Claire Keegan
- Ireland
- Zu Gast beim ilb: 2006
Claire Keegan was born in County Wicklow, Ireland in 1968 and grew up as the youngest child in a large Catholic family in rural surroundings. At age seventeen she travelled to New Orleans where she studied English Literature and Political Theory at Loyola University. Upon returning to Ireland she began writing short stories and completed a Master’s degree in Creative Writing in Cardiff, Wales. She took a further degree from the Philosophy Faculty of Trinity College, Dublin.

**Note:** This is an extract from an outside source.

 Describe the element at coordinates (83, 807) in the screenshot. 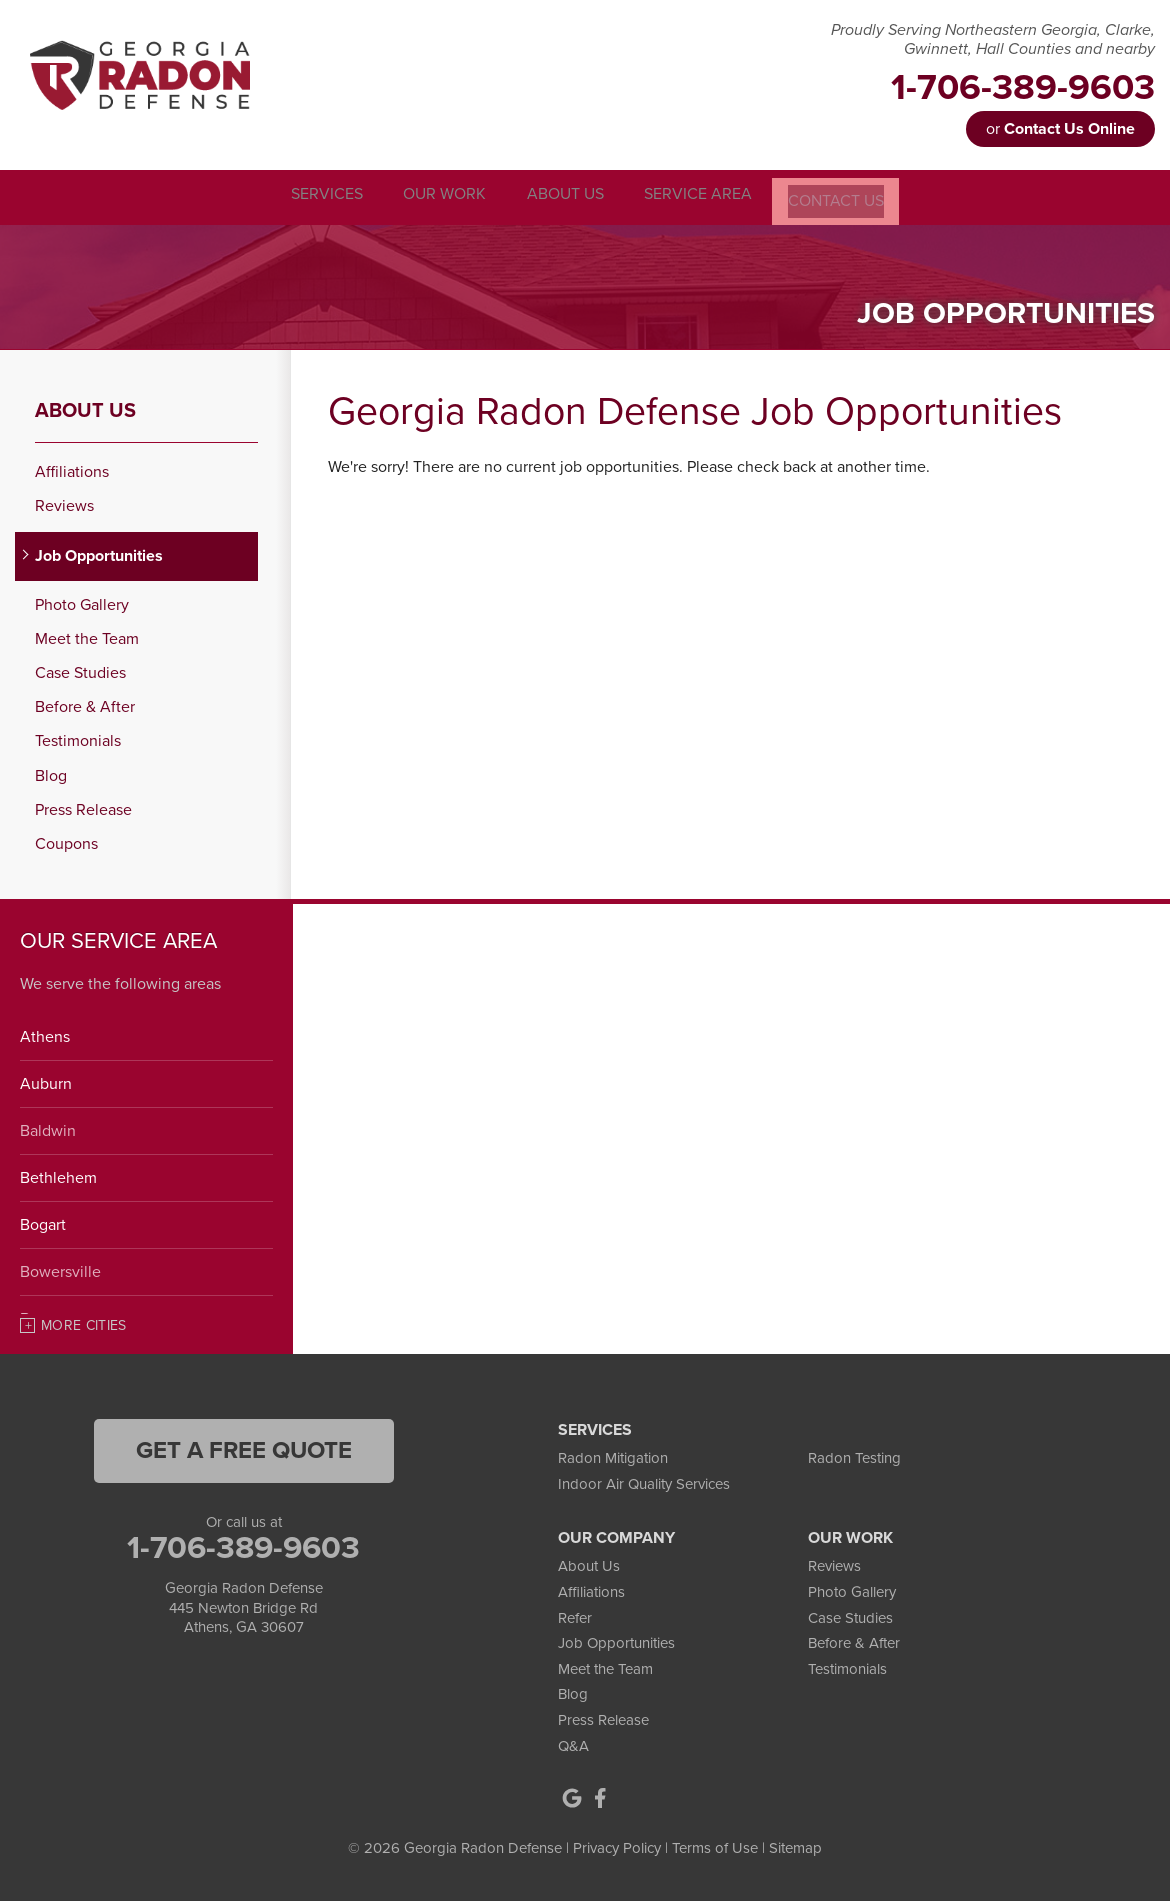 I see `Press Release` at that location.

Keegan was first noticed in 1998 when her short story »Storm« won the Francis McManus Award. The text is also found in her first short story collection, »Antarctica« (1999), published one year later. Since then Keegan has been considered one of the most important new voices in Irish literature, and has been compared to writers such as William Trevor and Raymond Carver. In her short stories she evokes the precariousness of everyday life, whose uniformity is endangered by potential catastrophes and within whose security an accident can always occur. Succinct and precise, Keegan creates – sometimes through an authorial voice, sometimes through the voice of a character – near novella-like sketches almost like test arrangements in which she prepares her middle class characters for a disaster in their lives, which eventually arrives, is averted or else fails to appear following an unexpected twist. The happily married Englishwoman, who feels she may have missed out and commits an infidelity; the American fisherman who discovers he has invited a murderer onto his boat; the young Irish au pair whose nightmares warn her of a danger to her protégé; or the woman who meets her lover again after a ten years gap: These are precisely formed characters and individual destinies, which – often set within religious contexts – make reference to the human condition. »The risk inherent in being alive is always present for Claire Keegan«, wrote Ingeborg Harms in the » Frankfurter Allgemeine Zeitung«. »She is a voice reminding us that literary perception is no decadent amusement, but rather provides an elemental orientation.«
Keegan was awarded, among other distinctions, the William Trevor Award and the Rooney Prize for her literary début. She has also received several scholarships and has been a writer in residence at University College, Cork. The author teaches Creative Writing and is currently working on her first novel and another collection of tales. In 2005 she again won the McManus Award for her short story »Dark Horses«. Keegan lives in County Wexford, Ireland.